May 24th, 2021 · 1 Comment · Football, NFL

One of my favorite plays in football is the “catch from behind/chase-down” — in which what looks like a long touchdown play is thwarted by a gritty player who makes a lung-searing sprint to keep the ball out of the end zone.

I always have had a sort of romantic attachment to this kind of open-field play, with guys who won’t give up saving the day.

I can remember being 10, 11 years old and playing on the grassy playground of the nearby school, and imagining myself making the “last man” tackle.

What made it a little weird was that I was never a fast runner. I couldn’t run down a skill player, and maybe not a Pop Warner player.

But just because I would never be Don Beebe chasing down Leon Lett in Super Bowl 27 — which I saw from the press box at the Rose Bowl, in 1993 — doesn’t dim my fascination with these plays.

I bumped into this video a few weeks ago, and I couldn’t keep myself from pushing “start”.

Feel free to check it out.

A sidelight to most of these hustle plays is the overconfidence of the ball carrier as he neared the end zone.

Some thoughts:

–One shows Patriots kicker Adam Vinateri running down Hershel Walker on a kickoff return — simple outrunning Walker, who perhaps was winded. That may be the single most stunning of the 25-30 or so clips.

–Unless it is the 325-pound Cowboys offensive tackle Larry Allen somehow sprinting into the picture to catch the Saints linebacker who is about to complete a pick-six. The commentators in the booth go nuts watching Allen’s preposterous play.
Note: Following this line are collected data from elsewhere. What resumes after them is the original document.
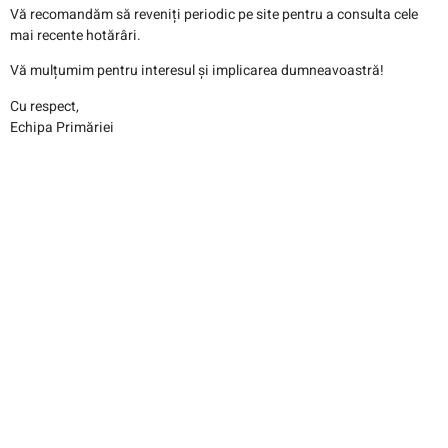
Vă recomandăm să reveniți periodic pe site pentru a consulta cele
mai recente hotărâri.
Vă mulțumim pentru interesul și implicarea dumneavoastră!
Cu respect,
Echipa Primăriei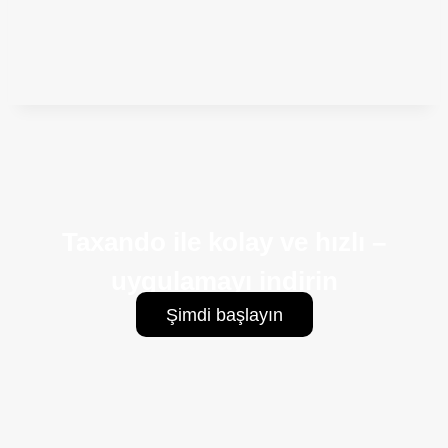
Taxando ile kolay ve hızlı –
uygulamayı indirin
Şimdi başlayın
–The Beebe rundown of Lett, scuppering what would have been a 64-yard return for TD, is probably the best-known of all these plays. Lett held the ball up with his right hand as he reached the 5 yard line, unaware that Bills receiver Beebe had not given up on the play.

Beebe stripped the ball from Lett’s one-handed hold, and it rolled out of the end zone for a touchback.

The Lett gaffe is probably the best-known play from that game, a 52-17 Cowboys romp.

If you follow football at all, the video will be a fine 25 minutes or so.